A Stonewall Honor Book of the American Library Association's Gay, Lesbian, Bisexual, and Transgendered Round Table
Rare and Commonplace Flowers—a Brazilian bestseller—tells the story of two women. Elizabeth Bishop, the Pulitzer Prize–winning American poet, sought artistic inspiration in Brazil. There she met and fell in love with Lota de Macedo Soares, a self-trained Brazilian architect. This dual biography—brilliantly researched, and written in a lively, novelistic style—follows their relationship from 1951 to 1967, the time when the two lived together in Brazil. The fact that these two women had an intimate relationship caused an uproar when it first came to public notice.
The relationship started out happily, yet ended tragically. In 1961, Soares became increasingly obsessed with building and administering Flamengo Park, Rio de Janeiro’s equivalent to New York City’s Central Park. Though she had been the driving force behind the park’s inception, the ultimate credit that was due her was stripped away because of petty politics and chicanery. As Soares’s career declined and Bishop’s flourished, their relationship crumbled.

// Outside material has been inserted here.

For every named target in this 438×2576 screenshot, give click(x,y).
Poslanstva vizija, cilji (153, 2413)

Rare and Commonplace Flowers is a tale of two artists and two cultures, offering unique perspectives on both women and their work. Carmen L. Oliveira provides an unparalleled level of detail and insight, due to both her familiarity with Brazil as well as her access to the country’s artistic elite, many of whom had a direct connection with Bishop and Soares. Rare pictures of the two artists and their home bring this unique story to life.